Most of us were struggling to get by, but we made do, worked hard, and hoped for a better life. But a large minority was content to live off the dole. Every two weeks, I’d get a small paycheck and notice the line where federal and state income taxes were deducted from my wages. At least as often, our drug-addict neighbor would buy T-bone steaks, which I was too poor to buy for myself but was forced by Uncle Sam to buy for someone else.I've been hearing about this sort of resentment ever since Ronald Reagan inserted the term Welfare Queens into the American lexicon, and it always struck me as odd. Not because I'm somehow unable to fathom how someone could come to resent a person that they perceive as a free rider, but because I never saw the alleged "free ride" as being all that great. The idea that people could simply afford to toss off money on better food, nicer cars and flashier clothes than my parents could afford - and do this on a regular basis, was simply never born out by reality as I saw it. And I didn't know anyone who thought that one could afford a decent life on welfare. When I was growing up, our assumptions about people who lived well with no visible means of support had nothing to do with them cheating the public assistance system. Instead, we assumed that they were up to something patently illegal, like dealing narcotics, burglarizing homes or stealing from more well-off family members; because while we might have seen enough of them to understand that they didn't have the sort of "9 to 5" jobs that "regular" people had, they still had plenty of time when they were out of sight, and the idea that they spent ALL if it being high never entered the picture.
And this strikes me as an interesting difference. Mr. Vance seemed unable to imagine that his "drug-addict neighbor" may have hit upon something criminal to do in their free time (even engaging in some level of outright fraud) that netted them the money to eat better than he did. And so he doesn't seem to imagine that welfare may not have been enough to make ends meet, let alone live the good life.
I remember looking at my taxes every year and grumbling about how much I was paying out, and feeling deprived for not having that money to spend. But in the world I grew up in, "Uncle Sam" was unable to properly provide for the deserving, let alone the undeserving, regardless of the money that never made it home with me. When I was a child-care worker, there were any number of families who paid only cursory interest in their children when they came to visit for events. They were, quite literally, only there for the food. We always looked the other way when they packed up leftovers to take home with them. And when I was a foster care caseworker, from time to time I would encounter foster parents who were upset because the checks they received to support the children they'd taken in (typically those of relatives) weren't enough to feed, clothe and care for a child and leave a profit over besides; and it would be all I could do to not ask them "What were you expecting?" The ideas that welfare could fund a decent life or that women had children because they were being well-paid to have them struck me a ludicrous.

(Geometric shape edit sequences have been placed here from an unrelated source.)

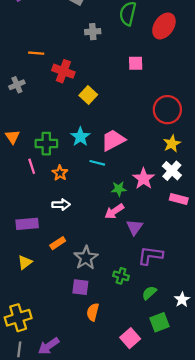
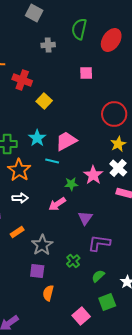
orange star: (60, 173) -> (19, 170), size x1.6
pink arrow: (114, 211) -> (57, 204), moved
green cross: (121, 276) -> (73, 261), turned 32

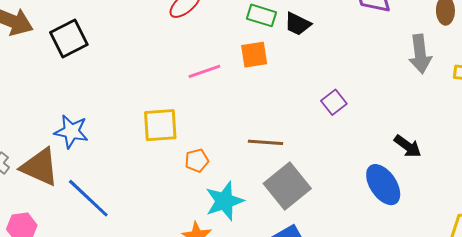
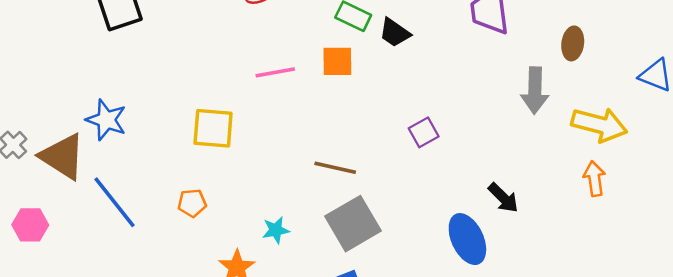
orange pentagon: (197, 161) -> (192, 203), moved
cyan star: (224, 201) -> (276, 230), size x0.6

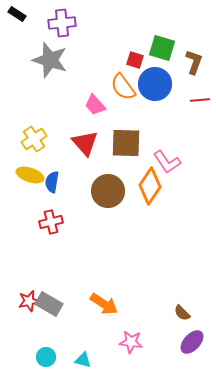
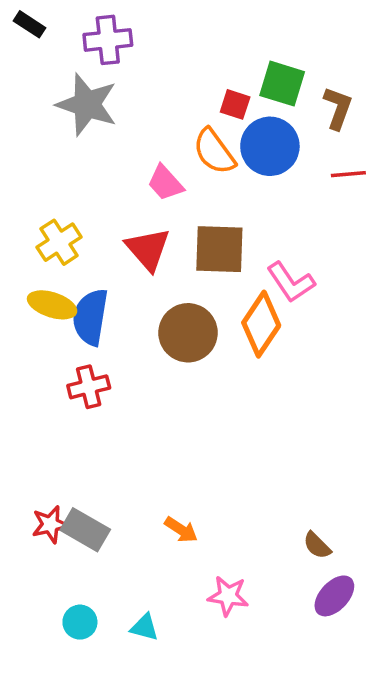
blue semicircle: (52, 182) -> (90, 317), size x1.5
orange arrow: (104, 304) -> (181, 530), size x0.7

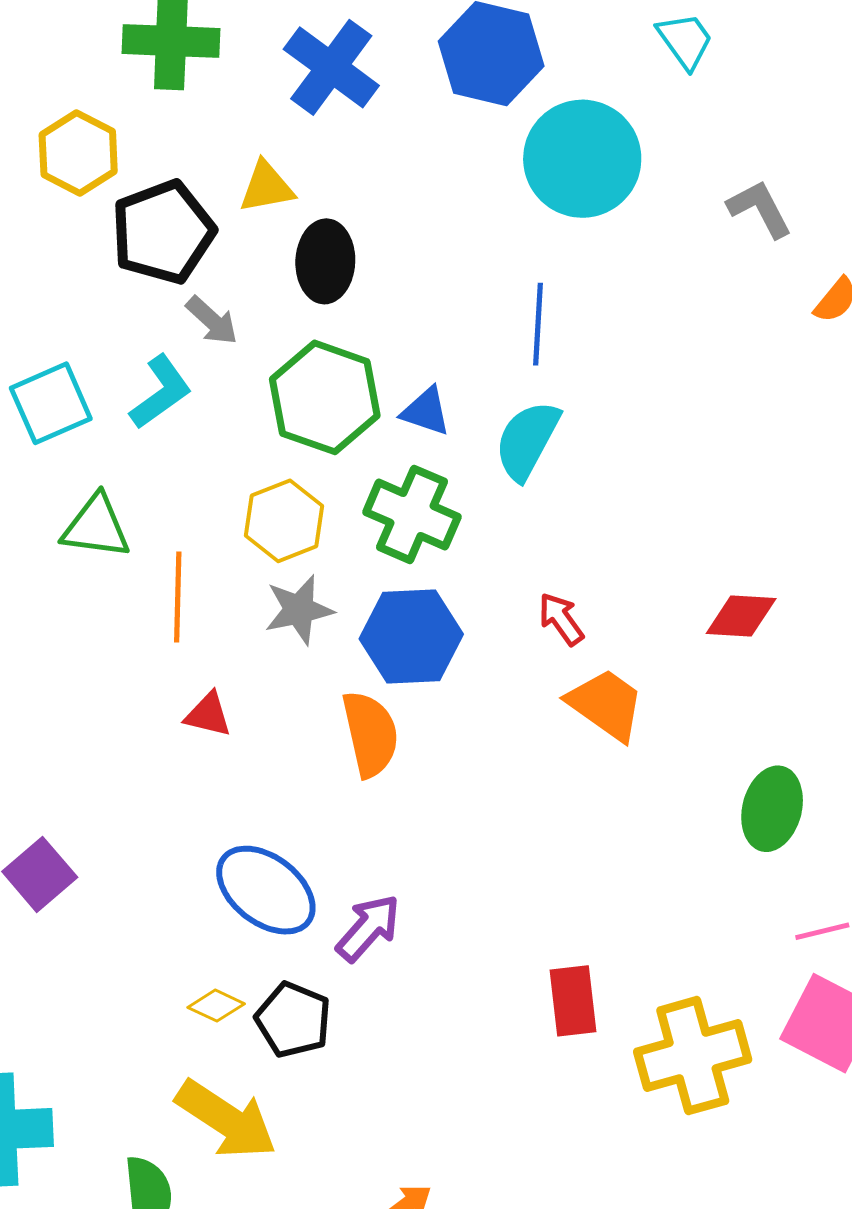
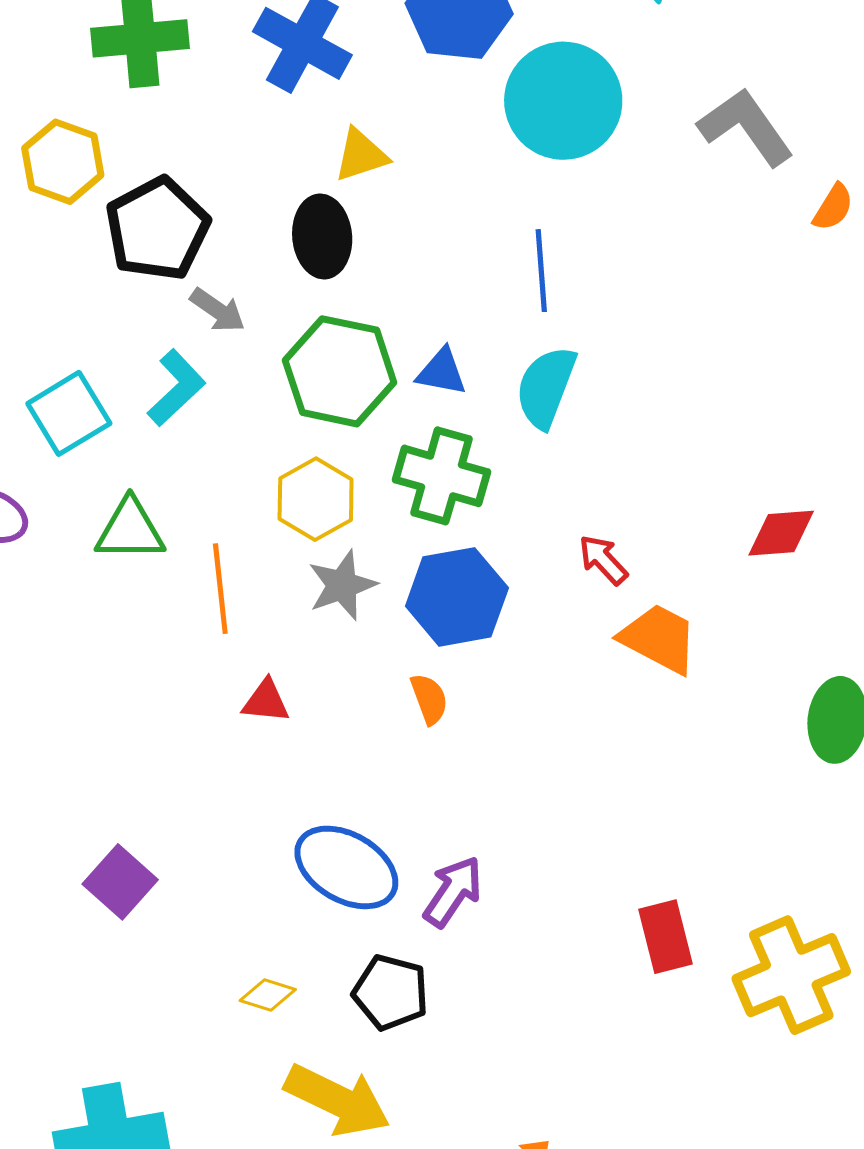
yellow triangle: (267, 187) -> (361, 155), moved
gray L-shape: (760, 209) -> (746, 127), size x1.4
orange semicircle: (370, 734) -> (429, 699), size x0.6
yellow diamond: (216, 1006) -> (268, 995), moved

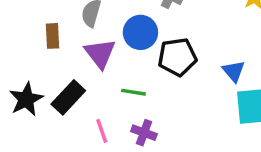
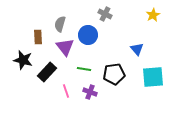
black pentagon: (177, 57) -> (114, 74), moved
blue triangle: (234, 71) -> (137, 49), moved
black star: (26, 99) -> (23, 60), moved, turned -30

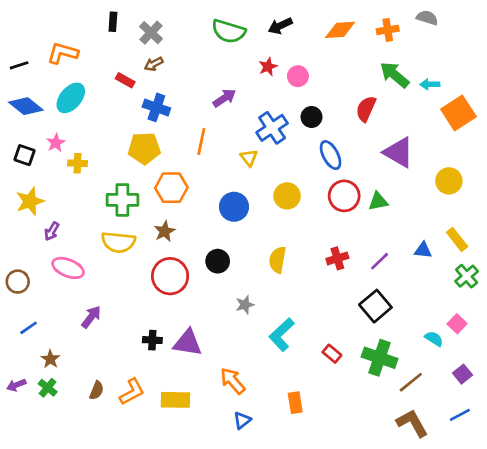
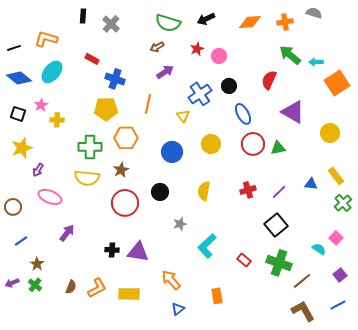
brown arrow: (154, 64) -> (157, 47), moved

Perhaps that's the effect of regular trips into the concentrated, grinding poverty of urban areas. I understood that there were poor people in the distant suburb that I lived and grew up in, but to see really Poor people, you had to do some driving. But I think that if the only poor people I'd ever met lived in the cheap apartments on the other side of town from my parents' house, I'd think that poverty in general wasn't really all that bad. After all, there was nothing like the graffiti and roach infestations that typified urban blighting. And there were never bars on the windows.
And maybe that's the difference. In the poor neighborhoods that some of my cousins grew up in, or that I had to take children into for home visits, the understanding that it was an environment shaped by crime was inescapable. I've gone into fast-food places that put more into physical security than most banks I've been in. Perhaps that's what makes the difference. When a place visibly protects itself from the people within in, you understand that they're not living well. Regardless of how little work one might assume they're doing to earn that living.